§ **Task prompt**
Find each line below containing the word "trash" and copy it.

Segment Start: Material provided

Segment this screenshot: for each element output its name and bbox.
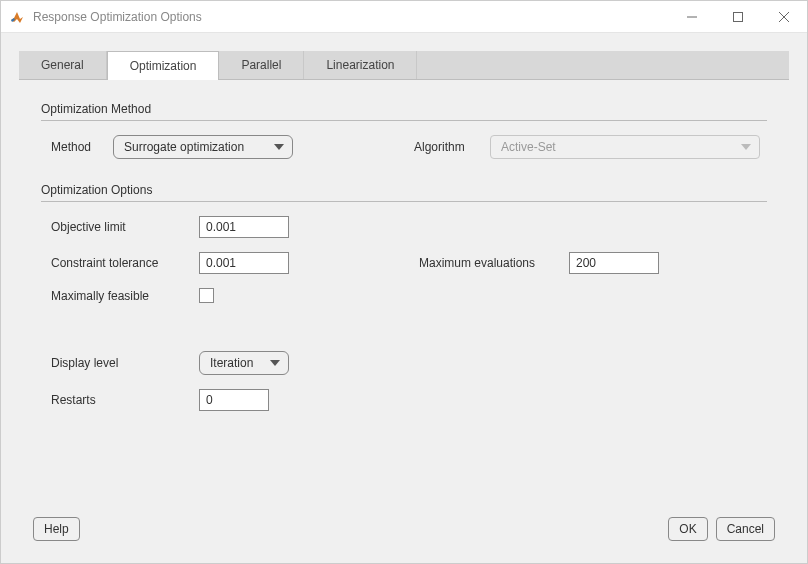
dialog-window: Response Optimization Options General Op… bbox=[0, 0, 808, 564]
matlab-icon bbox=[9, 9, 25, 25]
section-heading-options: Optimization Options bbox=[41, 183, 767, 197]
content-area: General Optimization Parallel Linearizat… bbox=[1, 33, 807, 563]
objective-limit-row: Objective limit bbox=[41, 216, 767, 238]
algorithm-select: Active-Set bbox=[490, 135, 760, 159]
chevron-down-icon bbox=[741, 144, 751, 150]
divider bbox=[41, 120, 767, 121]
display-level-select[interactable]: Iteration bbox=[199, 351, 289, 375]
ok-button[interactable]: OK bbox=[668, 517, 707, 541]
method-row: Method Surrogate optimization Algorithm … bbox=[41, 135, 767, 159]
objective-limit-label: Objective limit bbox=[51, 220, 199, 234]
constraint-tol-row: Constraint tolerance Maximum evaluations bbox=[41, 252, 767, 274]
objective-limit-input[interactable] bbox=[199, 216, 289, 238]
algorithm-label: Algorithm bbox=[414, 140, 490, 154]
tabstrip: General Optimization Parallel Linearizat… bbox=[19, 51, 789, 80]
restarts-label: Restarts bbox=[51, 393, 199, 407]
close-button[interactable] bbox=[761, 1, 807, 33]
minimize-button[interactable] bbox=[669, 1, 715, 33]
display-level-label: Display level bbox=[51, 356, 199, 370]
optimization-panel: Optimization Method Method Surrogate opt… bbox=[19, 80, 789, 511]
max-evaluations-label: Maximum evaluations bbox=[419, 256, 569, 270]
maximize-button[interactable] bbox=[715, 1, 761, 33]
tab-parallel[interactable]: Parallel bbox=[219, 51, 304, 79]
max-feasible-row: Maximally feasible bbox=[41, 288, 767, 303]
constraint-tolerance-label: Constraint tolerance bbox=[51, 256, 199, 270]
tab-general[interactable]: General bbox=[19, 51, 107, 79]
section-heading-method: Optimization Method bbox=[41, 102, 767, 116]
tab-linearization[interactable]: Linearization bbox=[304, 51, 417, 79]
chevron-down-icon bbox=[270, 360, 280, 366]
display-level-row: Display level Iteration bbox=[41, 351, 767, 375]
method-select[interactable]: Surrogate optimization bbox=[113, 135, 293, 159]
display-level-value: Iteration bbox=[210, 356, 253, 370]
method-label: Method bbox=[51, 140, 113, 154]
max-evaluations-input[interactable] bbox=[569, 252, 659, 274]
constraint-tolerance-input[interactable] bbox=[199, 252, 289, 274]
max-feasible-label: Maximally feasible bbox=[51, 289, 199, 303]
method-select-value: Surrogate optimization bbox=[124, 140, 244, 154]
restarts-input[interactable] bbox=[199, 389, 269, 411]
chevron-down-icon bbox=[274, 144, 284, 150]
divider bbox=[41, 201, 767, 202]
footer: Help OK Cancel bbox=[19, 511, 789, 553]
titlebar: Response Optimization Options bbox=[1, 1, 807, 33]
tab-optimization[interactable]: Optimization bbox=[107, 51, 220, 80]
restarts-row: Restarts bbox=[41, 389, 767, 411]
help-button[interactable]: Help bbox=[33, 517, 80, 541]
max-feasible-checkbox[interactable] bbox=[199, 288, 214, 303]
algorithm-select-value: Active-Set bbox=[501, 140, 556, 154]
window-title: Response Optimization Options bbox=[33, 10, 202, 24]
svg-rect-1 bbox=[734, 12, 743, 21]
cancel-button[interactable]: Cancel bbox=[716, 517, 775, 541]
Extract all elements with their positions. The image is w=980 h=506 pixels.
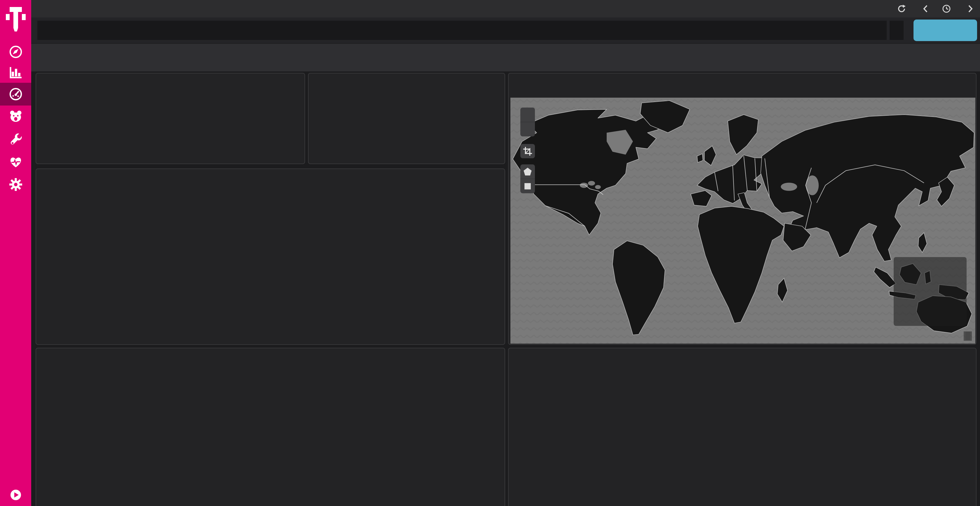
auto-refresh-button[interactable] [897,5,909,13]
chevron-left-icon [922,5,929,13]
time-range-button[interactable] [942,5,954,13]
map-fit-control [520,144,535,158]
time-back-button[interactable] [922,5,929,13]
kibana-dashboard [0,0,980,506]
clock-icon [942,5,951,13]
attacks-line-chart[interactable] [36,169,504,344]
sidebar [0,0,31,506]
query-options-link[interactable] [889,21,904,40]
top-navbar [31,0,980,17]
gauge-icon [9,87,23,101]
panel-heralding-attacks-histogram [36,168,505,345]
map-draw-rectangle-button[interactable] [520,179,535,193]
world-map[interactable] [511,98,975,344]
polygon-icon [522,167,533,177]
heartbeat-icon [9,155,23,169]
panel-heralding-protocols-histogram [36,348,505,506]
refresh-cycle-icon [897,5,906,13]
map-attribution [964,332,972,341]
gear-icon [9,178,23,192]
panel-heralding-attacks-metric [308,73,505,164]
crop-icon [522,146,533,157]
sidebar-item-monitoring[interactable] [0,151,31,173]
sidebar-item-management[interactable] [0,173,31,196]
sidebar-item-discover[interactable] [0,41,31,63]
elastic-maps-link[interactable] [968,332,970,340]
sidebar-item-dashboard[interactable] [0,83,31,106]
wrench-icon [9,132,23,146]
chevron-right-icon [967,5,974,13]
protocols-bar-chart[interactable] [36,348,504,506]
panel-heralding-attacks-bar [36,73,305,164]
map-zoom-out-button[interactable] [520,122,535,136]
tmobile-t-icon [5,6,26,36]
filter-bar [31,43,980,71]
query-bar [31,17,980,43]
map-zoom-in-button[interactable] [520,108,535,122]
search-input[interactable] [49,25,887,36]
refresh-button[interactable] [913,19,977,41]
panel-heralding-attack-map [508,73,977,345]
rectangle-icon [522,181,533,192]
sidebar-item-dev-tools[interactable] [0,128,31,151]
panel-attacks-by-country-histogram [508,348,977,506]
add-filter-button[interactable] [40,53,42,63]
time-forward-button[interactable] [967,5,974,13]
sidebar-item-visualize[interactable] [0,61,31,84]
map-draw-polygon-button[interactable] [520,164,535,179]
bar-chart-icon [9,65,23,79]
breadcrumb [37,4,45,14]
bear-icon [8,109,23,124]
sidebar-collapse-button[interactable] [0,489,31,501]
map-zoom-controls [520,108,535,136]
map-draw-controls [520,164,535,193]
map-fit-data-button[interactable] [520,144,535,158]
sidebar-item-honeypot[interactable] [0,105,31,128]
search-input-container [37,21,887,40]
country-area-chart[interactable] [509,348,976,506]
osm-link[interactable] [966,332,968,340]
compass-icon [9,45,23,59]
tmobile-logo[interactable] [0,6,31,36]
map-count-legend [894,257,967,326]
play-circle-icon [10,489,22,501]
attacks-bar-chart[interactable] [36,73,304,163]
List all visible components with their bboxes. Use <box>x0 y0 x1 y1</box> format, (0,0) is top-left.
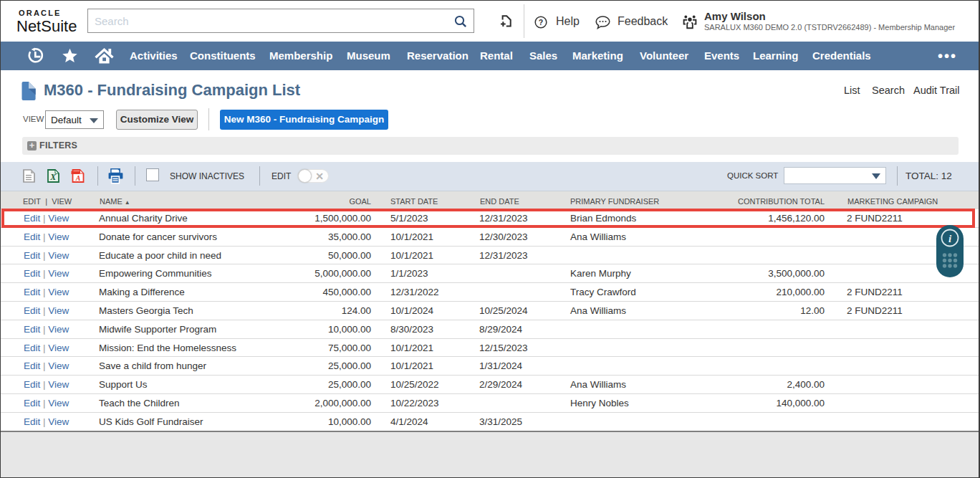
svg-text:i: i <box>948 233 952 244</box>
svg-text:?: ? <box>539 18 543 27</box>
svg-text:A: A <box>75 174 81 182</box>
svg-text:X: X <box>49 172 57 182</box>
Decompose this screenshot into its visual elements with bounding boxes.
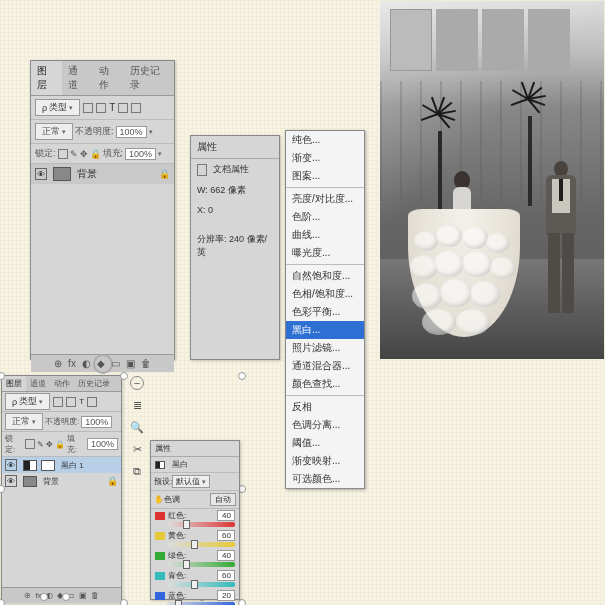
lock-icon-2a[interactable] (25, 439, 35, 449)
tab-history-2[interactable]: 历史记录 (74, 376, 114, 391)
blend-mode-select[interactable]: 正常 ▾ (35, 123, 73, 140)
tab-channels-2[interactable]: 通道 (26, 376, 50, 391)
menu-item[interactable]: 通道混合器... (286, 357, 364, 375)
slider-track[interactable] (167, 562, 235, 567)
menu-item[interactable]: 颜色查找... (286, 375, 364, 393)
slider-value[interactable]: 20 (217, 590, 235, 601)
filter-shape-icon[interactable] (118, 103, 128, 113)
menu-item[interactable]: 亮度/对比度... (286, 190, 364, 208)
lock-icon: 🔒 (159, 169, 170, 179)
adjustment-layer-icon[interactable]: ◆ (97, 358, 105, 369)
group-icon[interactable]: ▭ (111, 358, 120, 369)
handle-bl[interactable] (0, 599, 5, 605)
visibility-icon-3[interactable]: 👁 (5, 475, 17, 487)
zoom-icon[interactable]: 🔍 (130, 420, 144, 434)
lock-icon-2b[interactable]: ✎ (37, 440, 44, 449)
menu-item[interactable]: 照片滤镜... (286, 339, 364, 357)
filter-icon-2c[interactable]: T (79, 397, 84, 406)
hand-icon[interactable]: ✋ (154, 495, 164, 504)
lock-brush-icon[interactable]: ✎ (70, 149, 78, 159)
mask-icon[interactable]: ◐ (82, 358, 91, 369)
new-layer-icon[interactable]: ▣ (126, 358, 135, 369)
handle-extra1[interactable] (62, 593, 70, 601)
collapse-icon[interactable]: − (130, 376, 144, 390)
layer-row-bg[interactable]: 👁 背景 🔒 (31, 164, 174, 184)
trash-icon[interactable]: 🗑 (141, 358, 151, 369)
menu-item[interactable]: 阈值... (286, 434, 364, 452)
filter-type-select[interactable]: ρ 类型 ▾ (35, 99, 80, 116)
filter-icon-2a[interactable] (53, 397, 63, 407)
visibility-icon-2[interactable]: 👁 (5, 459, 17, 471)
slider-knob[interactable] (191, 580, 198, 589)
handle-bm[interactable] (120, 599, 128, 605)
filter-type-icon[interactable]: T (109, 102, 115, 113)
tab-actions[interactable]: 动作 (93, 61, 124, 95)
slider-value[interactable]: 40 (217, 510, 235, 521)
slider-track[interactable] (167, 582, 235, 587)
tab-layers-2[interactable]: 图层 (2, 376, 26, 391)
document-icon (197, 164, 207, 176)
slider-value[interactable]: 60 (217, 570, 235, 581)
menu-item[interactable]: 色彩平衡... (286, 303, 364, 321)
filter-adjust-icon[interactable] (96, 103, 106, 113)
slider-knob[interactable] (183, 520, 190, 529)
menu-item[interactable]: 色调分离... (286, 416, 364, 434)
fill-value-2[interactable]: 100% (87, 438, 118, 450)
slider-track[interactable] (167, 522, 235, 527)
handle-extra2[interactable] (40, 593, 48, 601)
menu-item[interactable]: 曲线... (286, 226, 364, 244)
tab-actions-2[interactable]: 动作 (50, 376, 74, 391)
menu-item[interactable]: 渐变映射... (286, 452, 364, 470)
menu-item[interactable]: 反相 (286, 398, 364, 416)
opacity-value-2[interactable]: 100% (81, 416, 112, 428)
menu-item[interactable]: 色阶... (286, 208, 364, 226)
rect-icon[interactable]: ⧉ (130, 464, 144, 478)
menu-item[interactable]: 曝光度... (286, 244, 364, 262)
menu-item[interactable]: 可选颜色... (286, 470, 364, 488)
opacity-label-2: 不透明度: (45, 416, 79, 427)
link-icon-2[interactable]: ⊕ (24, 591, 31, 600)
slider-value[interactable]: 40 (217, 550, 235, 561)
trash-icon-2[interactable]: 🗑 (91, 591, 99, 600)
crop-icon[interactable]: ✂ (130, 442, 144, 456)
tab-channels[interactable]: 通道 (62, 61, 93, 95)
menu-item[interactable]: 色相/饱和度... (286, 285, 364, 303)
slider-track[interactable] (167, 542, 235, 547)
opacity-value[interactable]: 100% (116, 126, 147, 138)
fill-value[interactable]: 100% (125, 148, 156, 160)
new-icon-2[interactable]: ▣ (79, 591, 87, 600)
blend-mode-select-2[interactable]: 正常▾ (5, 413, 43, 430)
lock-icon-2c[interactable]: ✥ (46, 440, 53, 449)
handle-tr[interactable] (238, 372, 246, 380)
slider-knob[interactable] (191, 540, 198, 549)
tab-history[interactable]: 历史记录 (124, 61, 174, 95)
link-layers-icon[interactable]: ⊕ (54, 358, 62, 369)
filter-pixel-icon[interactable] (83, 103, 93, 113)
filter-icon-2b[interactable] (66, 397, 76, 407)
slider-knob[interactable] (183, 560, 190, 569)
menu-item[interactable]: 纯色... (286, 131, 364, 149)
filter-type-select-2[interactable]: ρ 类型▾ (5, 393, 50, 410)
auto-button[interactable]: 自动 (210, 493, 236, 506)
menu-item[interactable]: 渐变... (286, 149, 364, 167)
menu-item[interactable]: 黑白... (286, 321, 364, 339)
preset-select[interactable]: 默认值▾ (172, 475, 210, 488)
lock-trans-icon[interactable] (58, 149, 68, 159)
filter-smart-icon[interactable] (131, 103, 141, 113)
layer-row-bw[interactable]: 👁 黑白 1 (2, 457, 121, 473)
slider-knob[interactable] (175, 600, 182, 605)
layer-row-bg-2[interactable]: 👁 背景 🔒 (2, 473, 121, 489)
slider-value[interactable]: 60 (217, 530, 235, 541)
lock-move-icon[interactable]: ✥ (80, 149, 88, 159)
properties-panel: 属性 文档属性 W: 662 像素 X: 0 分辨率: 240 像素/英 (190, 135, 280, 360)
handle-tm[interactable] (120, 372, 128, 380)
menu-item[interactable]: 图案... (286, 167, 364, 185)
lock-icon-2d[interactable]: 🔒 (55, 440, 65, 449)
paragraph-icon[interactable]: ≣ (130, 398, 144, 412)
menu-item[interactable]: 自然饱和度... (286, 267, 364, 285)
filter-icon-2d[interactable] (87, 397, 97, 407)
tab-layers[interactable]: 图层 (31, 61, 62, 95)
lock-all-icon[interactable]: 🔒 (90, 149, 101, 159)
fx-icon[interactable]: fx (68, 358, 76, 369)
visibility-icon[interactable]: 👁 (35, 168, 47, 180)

Segment End: Material provided

§ **Response to the exercise**
trash-icon[interactable]: 🗑 (141, 358, 151, 369)
trash-icon-2[interactable]: 🗑 (91, 591, 99, 600)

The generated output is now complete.